While some parts of the world pray for rain to end droughts, other areas receive way too much precipitation. Some rain is good for plants, of course, but it can start to have detrimental effects when it compresses soil, depletes nutrients, and drowns root systems. To make sure that the arrival of a mini-monsoon doesn’t ruin your garden, you'll want to take these things into consideration well ahead of time:
Discover the Magic of Mulch
Mulch is great for combating soil erosion around the bases of plants. It's a loose material, so water can drip through it quickly, keeping your garden from being exposed to pockets of standing water for long periods of time. It's important to note that too thick a layer of much will do the opposite of this, trapping the water and preventing it from draining away. A thinner layer of mulch will also work best to keep muddy soil from splashing up onto the plants themselves.
Rejuvenate Your Soil with Slow-Release Plant Food
Even with great compost and fertilizer, many of the nutrients that plants need can still seep out of the soil when exposed to too much rain or even over-watering. Water soluble plant foods are especially problematic during these times, so you'll want to use a slow-release formula like the one developed by Osmocote. The resin coating around each granule keeps the nutrients from quickly washing away in the rain, but it's still porous enough for your plants to receive the NPK that keeps them thriving and growing strong. Best of all, it only needs to be worked into the soil once every four months, which means less work for gardeners and far less nutrition loss for plants. It’s also best for the environment, since nutrients aren’t lost in the runoff to our lakes and streams.
Keep an Eye Out for Diseased Leaves
Powdery mildew, fungi, and blights all thrive when the ground, leaves, and air are moist, so one of the best strategies for maintaining healthy plants is to look for signs of disease on a daily basis. If you see any signs, remove the affected leaves and and figure out how to treat the condition in question. Most fungi can be treated with store-bought fungicides. A few days of dry weather can also help combat the spread of these diseases.
Train Vines in Ways that Facilitate Air Flow
If left to themselves, many bushy and vine-based plants would grow into impenetrable tangles. Deliberately training tomatoes, squash vines, and flowers like morning glories along a fence, trellis, or stake will help facilitate airflow between their leaves. Even in very rainy conditions, this set-up will keep more of your plants dry, reducing their proneness to blight. Not only is this a better set-up for handling a week (or more) of heavy rain, but it also just looks nicer and offers more support to your climbing plants, especially those that bear fruit.
Slugs Aren't Slow in this Weather
Slugs will always move slowly, but they do love wet weather, so keep an eye out for them if it starts to rain!

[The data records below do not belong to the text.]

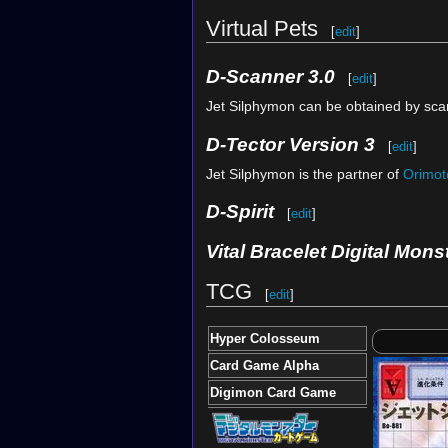
Virtual Pets
[
edit
]
D-Scanner 3.0
[
edit
]
Jet Silphymon can be obtained by sc
D-Tector Version 3
[
edit
]
Jet Silphymon is the partner of
Orimot
D-Spirit
[
edit
]
Vital Bracelet Digital Mons
TCG
[
edit
]
Hyper Colosseum
Card Game Alpha
Digimon Card Game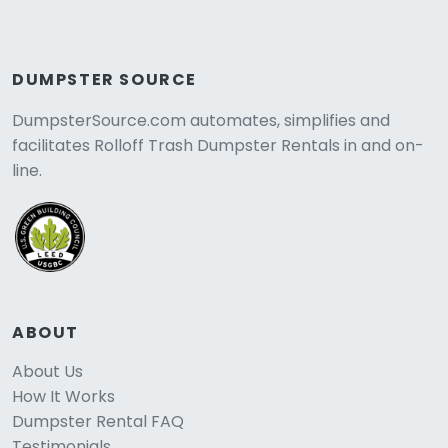
DUMPSTER SOURCE
DumpsterSource.com automates, simplifies and
facilitates Rolloff Trash Dumpster Rentals in and on-
line.
ABOUT
About Us
How It Works
Dumpster Rental FAQ
Testimonials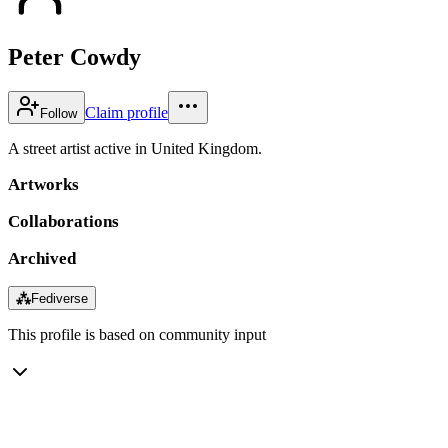
Peter Cowdy
Claim profile
Follow
A street artist active in United Kingdom.
Artworks
Collaborations
Archived
⁂
Fediverse
This profile is based on community input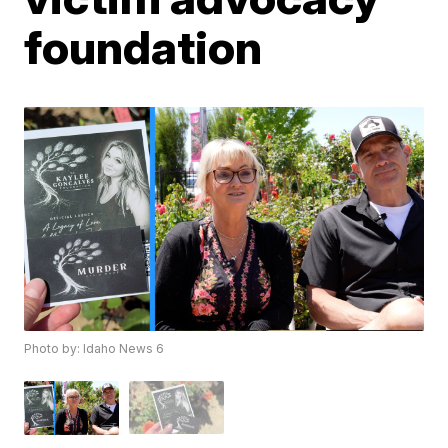
foundation
Photo by: Idaho News 6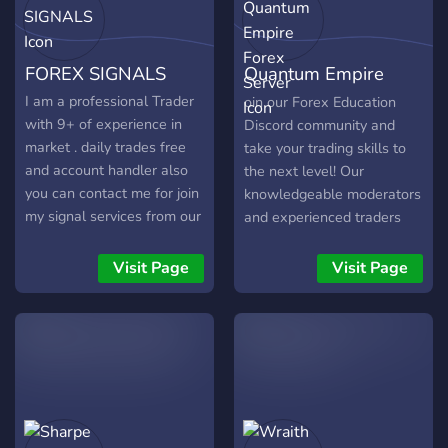
trading strategies,
newbie Traders 🏳️‍🌈 ✅
backtesting, optimization,
Experienced Traders to
and risk management.
learn from ⬆️ ✅ FREE
FOREX SIGNALS
Quantum Empire
Trading Courses 📉📈 ✅
EFFECTIVE Trading
Forex Server
I am a professional Trader
oin our Forex Education
Courses 📕📓📙 ✅
with 9+ of experience in
Discord community and
Thorough Explanation of
market . daily trades free
take your trading skills to
Trading Terminologies ✅
and account handler also
the next level! Our
Thorough Explanation of
you can contact me for join
knowledgeable moderators
Trading Strategies
my signal services from our
and experienced traders
experts with daily 13-15 %
are here to guide you every
profit on your investment .
step of the way, sharing
Visit Page
Visit Page
90% accuracy and with 2%
tips, strategies and insights
of risk management . YOU
to help you succeed in the
ALl are welcome to chat
fast-paced world of forex
about forex and have fun
trading. - Access to Live
KEEP GROWING
Signals ✅ - Losing Trade
Analysis ✅ - 80+ Forex
Educational Channels ✅ -
Premium Chatrooms ✅ -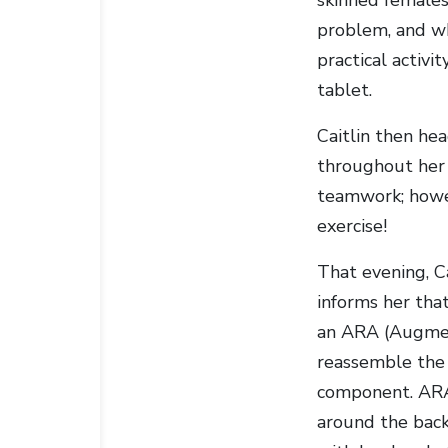
problem, and wh
practical activi
tablet.
Caitlin then hea
throughout her s
teamwork; howeve
exercise!
That evening, C
informs her tha
an ARA (Augment
reassemble the 
component. ARAs
around the back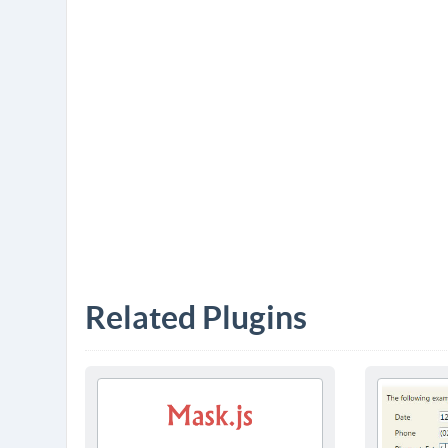
Related Plugins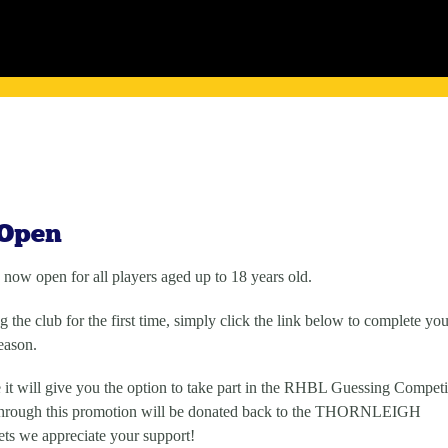
 Open
 now open for all players aged up to 18 years old.
 the club for the first time, simply click the link below to complete you
eason.
 it will give you the option to take part in the RHBL Guessing Competi
 through this promotion will be donated back to the THORNLEIGH
ts we appreciate your support!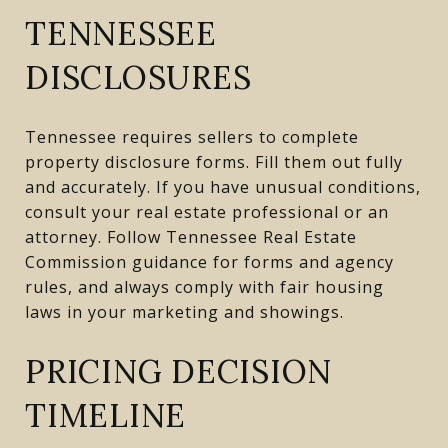
TENNESSEE
DISCLOSURES
Tennessee requires sellers to complete
property disclosure forms. Fill them out fully
and accurately. If you have unusual conditions,
consult your real estate professional or an
attorney. Follow Tennessee Real Estate
Commission guidance for forms and agency
rules, and always comply with fair housing
laws in your marketing and showings.
PRICING DECISION
TIMELINE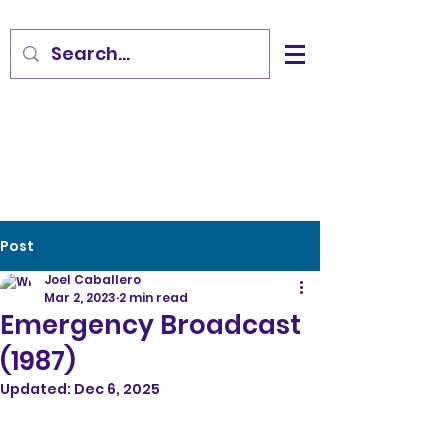
Post
Joel Caballero
Mar 2, 2023
2 min read
Emergency Broadcast
(1987)
Updated:
Dec 6, 2025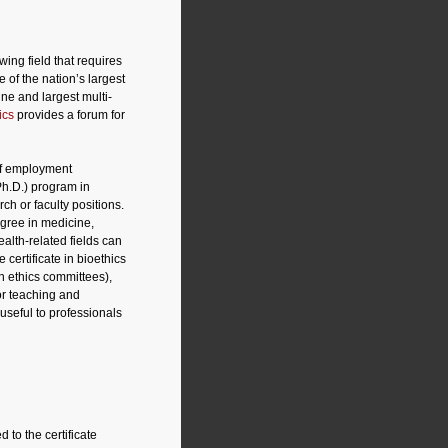
wing field that requires
 of the nation’s largest
ne and largest multi-
ics
provides a forum for
 of employment
Ph.D.) program in
ch or faculty positions.
egree in medicine,
alth-related fields can
 certificate in bioethics
on ethics committees),
or teaching and
 useful to professionals
to the certificate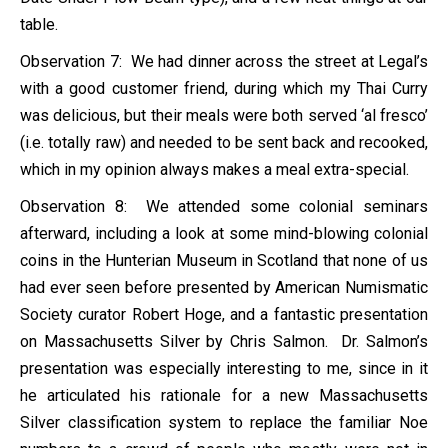
table.
Observation 7: We had dinner across the street at Legal’s
with a good customer friend, during which my Thai Curry
was delicious, but their meals were both served ‘al fresco’
(i.e. totally raw) and needed to be sent back and recooked,
which in my opinion always makes a meal extra-special.
Observation 8: We attended some colonial seminars
afterward, including a look at some mind-blowing colonial
coins in the Hunterian Museum in Scotland that none of us
had ever seen before presented by American Numismatic
Society curator Robert Hoge, and a fantastic presentation
on Massachusetts Silver by Chris Salmon. Dr. Salmon’s
presentation was especially interesting to me, since in it
he articulated his rationale for a new Massachusetts
Silver classification system to replace the familiar Noe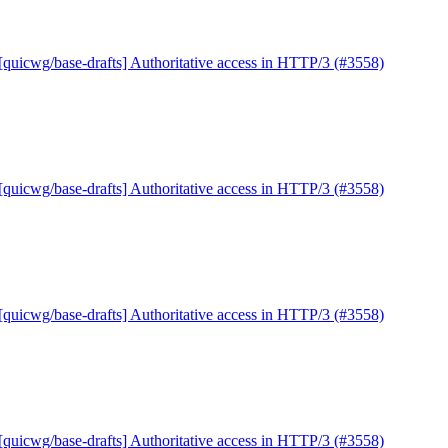
[quicwg/base-drafts] Authoritative access in HTTP/3 (#3558)
[quicwg/base-drafts] Authoritative access in HTTP/3 (#3558)
[quicwg/base-drafts] Authoritative access in HTTP/3 (#3558)
[quicwg/base-drafts] Authoritative access in HTTP/3 (#3558)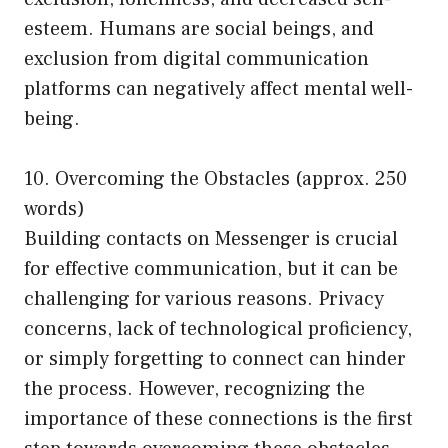
esteem. Humans are social beings, and
exclusion from digital communication
platforms can negatively affect mental well-
being.
10. Overcoming the Obstacles (approx. 250
words)
Building contacts on Messenger is crucial
for effective communication, but it can be
challenging for various reasons. Privacy
concerns, lack of technological proficiency,
or simply forgetting to connect can hinder
the process. However, recognizing the
importance of these connections is the first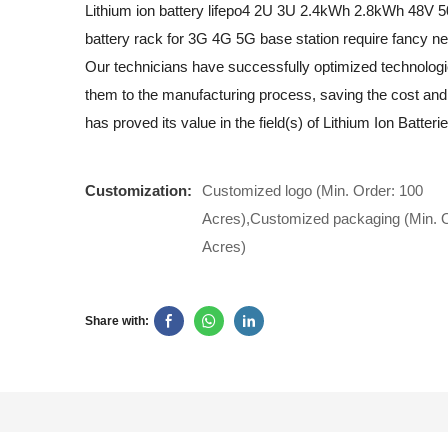
Lithium ion battery lifepo4 2U 3U 2.4kWh 2.8kWh 48V 
battery rack for 3G 4G 5G base station require fancy n
Our technicians have successfully optimized technologi
them to the manufacturing process, saving the cost and 
has proved its value in the field(s) of Lithium Ion Batterie
Customization:
Customized logo (Min. Order: 100
Acres),Customized packaging (Min. O
Acres)
Share with: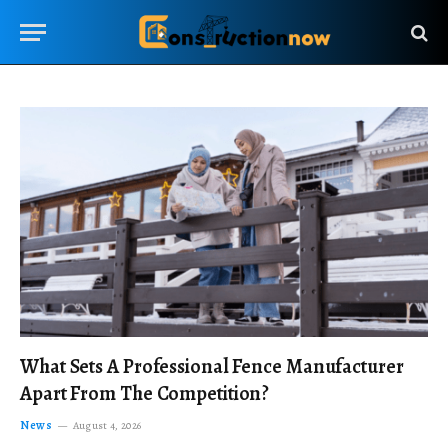
What Sets A Professional Fence Manufacturer
Apart From The Competition?
News
August 4, 2026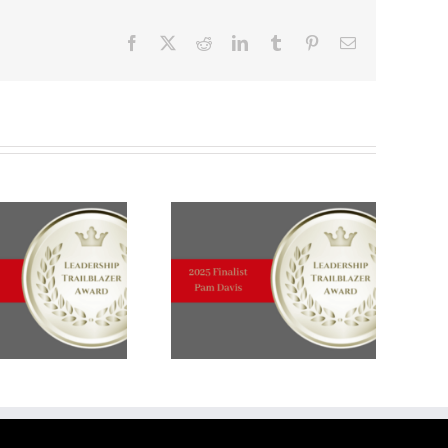
Facebook
X
Reddit
LinkedIn
Tumblr
Pinterest
Email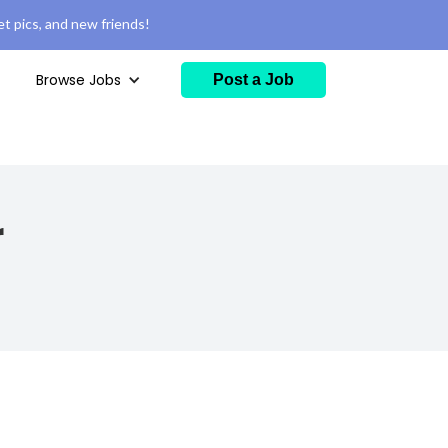
t pics, and new friends!
Browse Jobs
Post a Job
r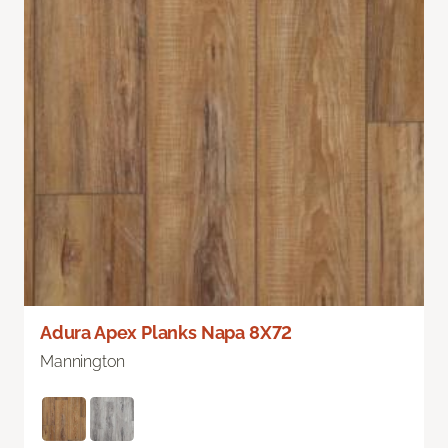
Adura Apex Planks Napa 8X72
Mannington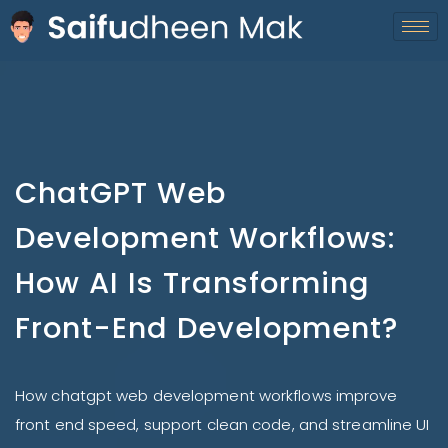
ChatGPT Web
Development Workflows:
How AI Is Transforming
Front-End Development?
How chatgpt web development workflows improve
front end speed, support clean code, and streamline UI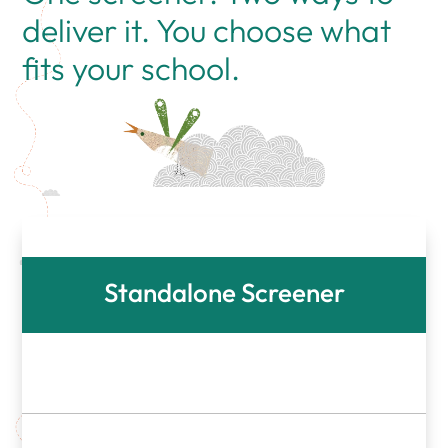
deliver it. You choose what
fits your school.
Standalone Screener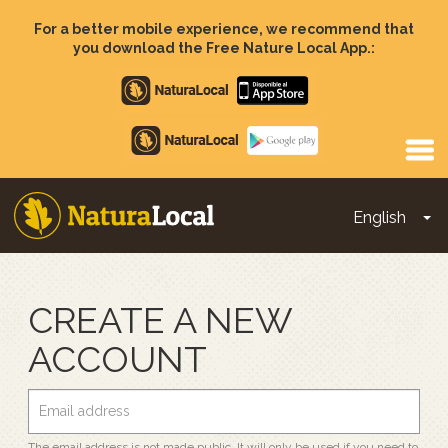
Skip
to
For a better mobile experience, we recommend that
main
you download the Free Nature Local App.:
content
Apple
store
Google
Play
English
To
Main
navigation
CREATE A NEW
ACCOUNT
The email address is not made public. It will only be used if you need to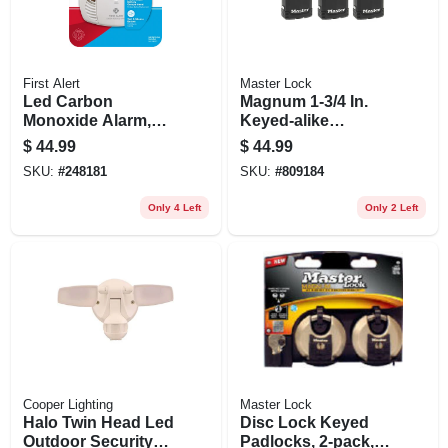
First Alert
Master Lock
Led Carbon
Magnum 1-3/4 In.
Monoxide Alarm,
Keyed-alike
Battery-operated
Padlocks, All-
$
44.99
$
44.99
weather Cover, 3-
SKU:
#
248181
SKU:
#
809184
pack
Only 4 Left
Only 2 Left
Cooper Lighting
Master Lock
Halo Twin Head Led
Disc Lock Keyed
Outdoor Security
Padlocks, 2-pack,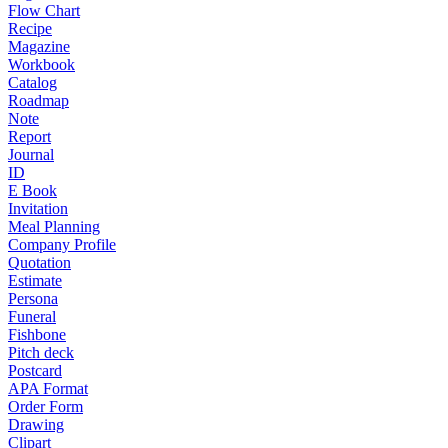
Flow Chart
Recipe
Magazine
Workbook
Catalog
Roadmap
Note
Report
Journal
ID
E Book
Invitation
Meal Planning
Company Profile
Quotation
Estimate
Persona
Funeral
Fishbone
Pitch deck
Postcard
APA Format
Order Form
Drawing
Clipart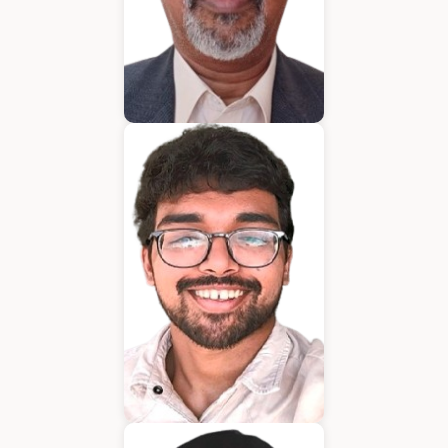
Bijumon
BDM
Jeffrin Mathew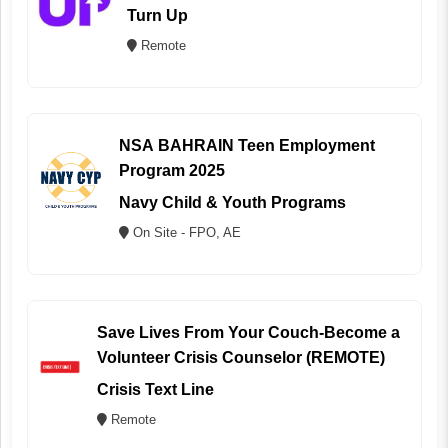
Turn Up
Remote
NSA BAHRAIN Teen Employment
Program 2025
Navy Child & Youth Programs
On Site - FPO, AE
Save Lives From Your Couch-Become a
Volunteer Crisis Counselor (REMOTE)
Crisis Text Line
Remote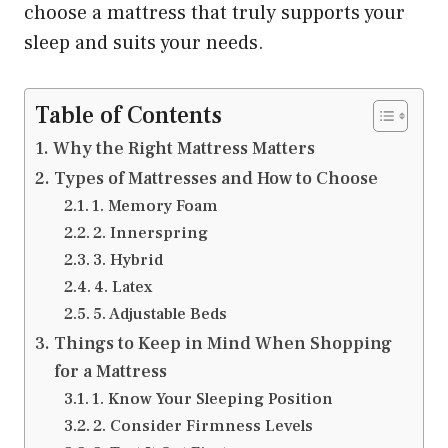
choose a mattress that truly supports your
sleep and suits your needs.
Table of Contents
Why the Right Mattress Matters
Types of Mattresses and How to Choose
1. Memory Foam
2. Innerspring
3. Hybrid
4. Latex
5. Adjustable Beds
Things to Keep in Mind When Shopping
for a Mattress
1. Know Your Sleeping Position
2. Consider Firmness Levels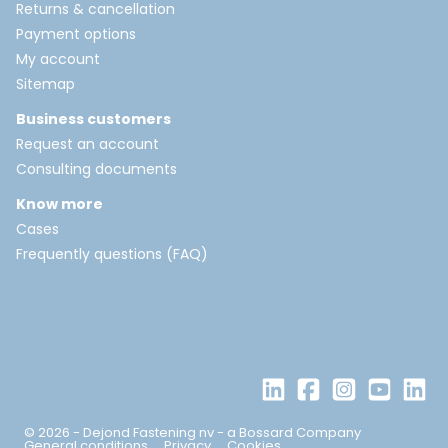
Returns & cancellation
Payment options
My account
Sitemap
Business customers
Request an account
Consulting documents
Know more
Cases
Frequently questions (FAQ)
© 2026 - Dejond Fastening nv - a Bossard Company
General conditions
Privacy
Cookies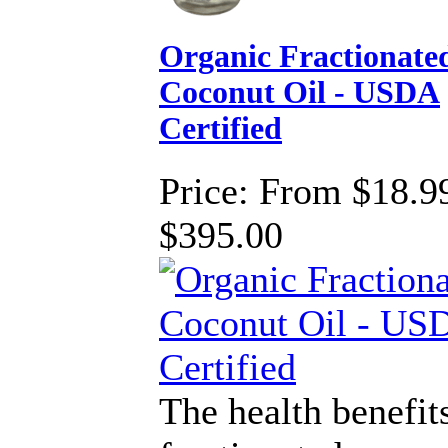
Organic Fractionate
Coconut Oil - USDA
Certified
Price:
From $18.99
$395.00
The health benefit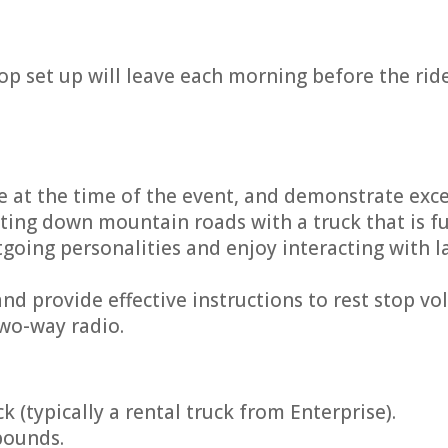
top set up will leave each morning before the rid
e at the time of the event, and demonstrate excell
ting down mountain roads with a truck that is fu
ing personalities and enjoy interacting with l
nd provide effective instructions to rest stop vo
two-way radio.
k (typically a rental truck from Enterprise).
pounds.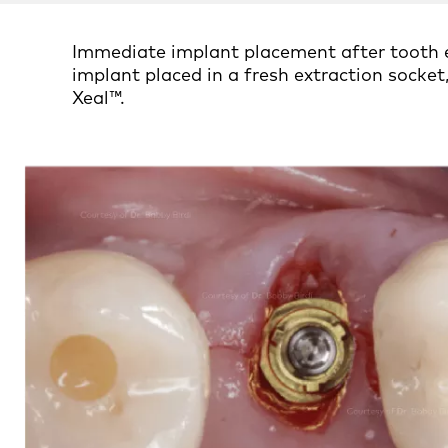
Immediate implant placement after tooth e
implant placed in a fresh extraction sock
Xeal™.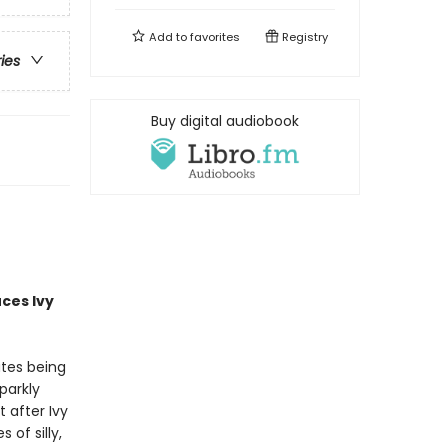
Add to
favorites
Registry
ries
Buy digital audiobook
uces
Ivy
ates being
parkly
 after Ivy
of silly,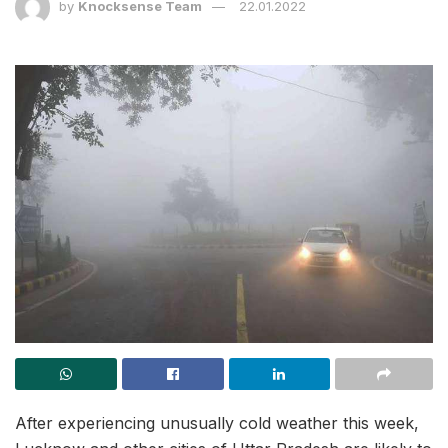
by
Knocksense Team
22.01.2022
After experiencing unusually cold weather this week,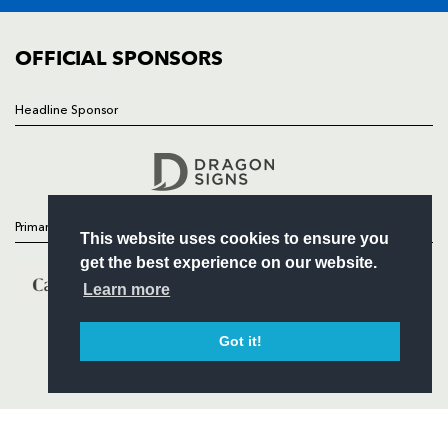
COMMUNITY
COMMERCIAL
OFFICIAL SPONSORS
Headline Sponsor
Follow
Headline Sponsor
Primary Partners
This website uses cookies to ensure you
get the best experience on our website.
Learn more
Got it!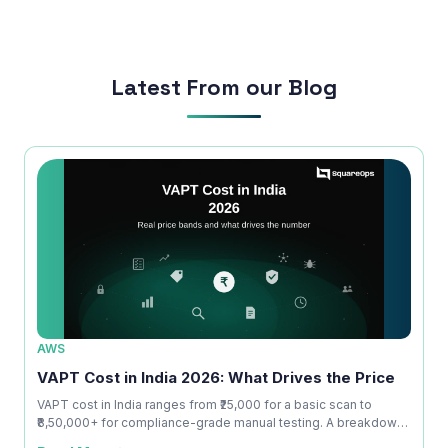
run smoothly.
Latest From our Blog
AWS
AWS
VAPT Cost in India 2026: What Drives the Price
VAPT
Actu
VAPT cost in India ranges from ₹25,000 for a basic scan to
₹8,50,000+ for compliance-grade manual testing. A breakdown
 at
What S
o...
s
penetr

While these pests aren't exactly uncommon in the garden, a big outbreak of them can mean bad news for your crops and plant leaves. The good news is that there are plenty of traps available if the problem ever gets out of control. Usually, good mulching and a few slug-deterrent plants are more than enough to keep these slowpokes at bay.
Take Steps to Avoid Compaction
As soil gets inundated with water, it is often made more compact, with fewer pockets of air between each particle for roots to take advantage of. One of the best ways to prevent this is to avoid walking on muddy garden soil, which would only tamp it down further. Modifying your soil with sand or peat moss has also been known to help with compaction, and aerating the soil before planting each year can help you start things off on the right foot.
Make Good Drainage a Priority
Certain patches of land get more standing water than others simply because water flows downhill. To keep your plants from swimming in puddles, use raised beds or mounds to elevate them above the rest of the ground. Even looking around your yard and putting only your most water-sensitive plants in beds can make a big difference. Plants in the "valleys" of your garden are more prone to root rot, so try your best to put moisture-loving varieties in those areas during the dry season.
By keeping a vigilant eye on your garden and periodically using slow-release plant food to keep the soil from becoming nutrient-depleted, you can avoid the worst dangers of excess rain and instead reap its benefits. When handled correctly, a year with abundant rainfall can yield some excellent fruits and vegetables in your garden.